Lauren Weinstein, a privacy activist said at the time, “I wonder if Facebook killed anyone with their emotion manipulation stunt.”  She added, “At their scale and with depressed people out there, it’s possible.”
 
Big media companies routinely monitor viewers and readers.  They watch what we click on, and how we move around their websites.  They see what stimulates us, and what doesn’t.  They claim to be trying to improve the end-user’s experience, though it’s usually about manipulation for the sake of successful advertising.
 
But Facebook went beyond that. They actually ran psychological experiments on people without permission.  Have they stopped?
 
Every week, Facebook employees use an internal poll to find out what most of them want to ask Mr.
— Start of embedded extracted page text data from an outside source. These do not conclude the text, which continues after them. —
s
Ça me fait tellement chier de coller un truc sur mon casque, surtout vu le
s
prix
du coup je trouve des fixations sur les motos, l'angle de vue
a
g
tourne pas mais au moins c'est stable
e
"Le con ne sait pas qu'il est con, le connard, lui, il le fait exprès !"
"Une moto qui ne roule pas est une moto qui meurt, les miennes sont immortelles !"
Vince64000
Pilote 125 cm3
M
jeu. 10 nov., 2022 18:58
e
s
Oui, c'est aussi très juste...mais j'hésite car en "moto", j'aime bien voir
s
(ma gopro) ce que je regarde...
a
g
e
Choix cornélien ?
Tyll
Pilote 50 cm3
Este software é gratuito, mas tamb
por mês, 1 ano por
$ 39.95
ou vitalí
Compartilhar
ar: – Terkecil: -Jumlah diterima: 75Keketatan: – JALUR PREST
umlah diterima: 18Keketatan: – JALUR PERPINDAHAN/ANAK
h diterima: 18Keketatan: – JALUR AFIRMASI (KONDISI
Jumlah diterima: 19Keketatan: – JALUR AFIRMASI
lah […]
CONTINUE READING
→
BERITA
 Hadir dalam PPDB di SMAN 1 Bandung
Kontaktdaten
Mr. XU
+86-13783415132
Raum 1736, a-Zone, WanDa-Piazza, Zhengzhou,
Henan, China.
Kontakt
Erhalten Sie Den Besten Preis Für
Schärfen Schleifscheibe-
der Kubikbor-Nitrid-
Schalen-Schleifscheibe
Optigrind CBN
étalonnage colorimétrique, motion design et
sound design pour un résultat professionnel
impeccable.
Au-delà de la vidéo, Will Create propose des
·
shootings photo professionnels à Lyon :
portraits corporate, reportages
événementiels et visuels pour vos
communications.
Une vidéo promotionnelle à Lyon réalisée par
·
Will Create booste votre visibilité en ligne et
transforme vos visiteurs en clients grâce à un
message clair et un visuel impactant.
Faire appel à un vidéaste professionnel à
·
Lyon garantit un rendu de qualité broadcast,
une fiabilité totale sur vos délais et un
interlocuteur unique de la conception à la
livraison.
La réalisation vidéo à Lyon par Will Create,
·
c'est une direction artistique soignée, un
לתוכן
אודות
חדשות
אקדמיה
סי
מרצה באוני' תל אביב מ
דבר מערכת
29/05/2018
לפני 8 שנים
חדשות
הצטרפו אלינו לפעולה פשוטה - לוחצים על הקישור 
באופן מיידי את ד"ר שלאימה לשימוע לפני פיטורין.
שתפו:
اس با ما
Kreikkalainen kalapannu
Zuckerberg.  On March 4th, they came up with this.  “What responsibility does Facebook have to help prevent President Trump in 2017?”
 
So within the ranks of “the world’s most influential source of news,” there is a desire to use their vast reach as a means of manipulating the presidential election.  If they publicly said that they, as a company, were out to stop Donald Trump, which would be fine.  That would be a group of people using their influence to impact the system.  But if they do it secretly, while pretending that their news feeds are about nothing more than “what’s trending,” then they’re dead wrong.
 
Newspapers and networks have always had bias in their news coverage.  But none of the other news sources have a billion viewers or readers.  And even the proudest newspapers have never exhibited the kind of arrogance shown by Facebook, Google, Apple, and Microsoft.  Like James Bond villains, the leaders of these companies honestly want to take over the world.  They are convinced that they can remake it in their own image.  And they lack the humility to understand what a disaster that would be.
 
Americans consume thousands of commercials every day.  They identify with on-screen heroes that are often immoral and subversive.  Humans interpret facts based on context, and in 21st century America, the media provides much, if not most, of that context.
 
This raises a question that should concern us all.  How can we know how much we’re being influenced by all this data going into our minds?  When the whole world is shifting, how can you know how much it has moved you?
 
For millennia, builders have used a device called a “plumb line,” or “plumb bob.”  The design is deceptively simple — just a weight on the end of a string.  It is a way to measure if a wall is perfectly vertical.  When it is still, the weight hanging down from the string always points toward the center of the earth.  You can’t go by the ground, because it can be uneven or slanted.  But the plumb line will always be true.
 
In Amos 7:7, God revealed Himself to Amos.  “The Lord was standing by a wall that had been built true to plumb, with a plumb line in His hand.” (NIV)
 
God’s plumb line is available to each of us.  It is His word.  It will always be true — always “plumb.”  From the world, we hear a cacophony of voices.  Who do you believe?  In John 14:6, Jesus said, “I am… the truth.”
 
Measure everything by Him.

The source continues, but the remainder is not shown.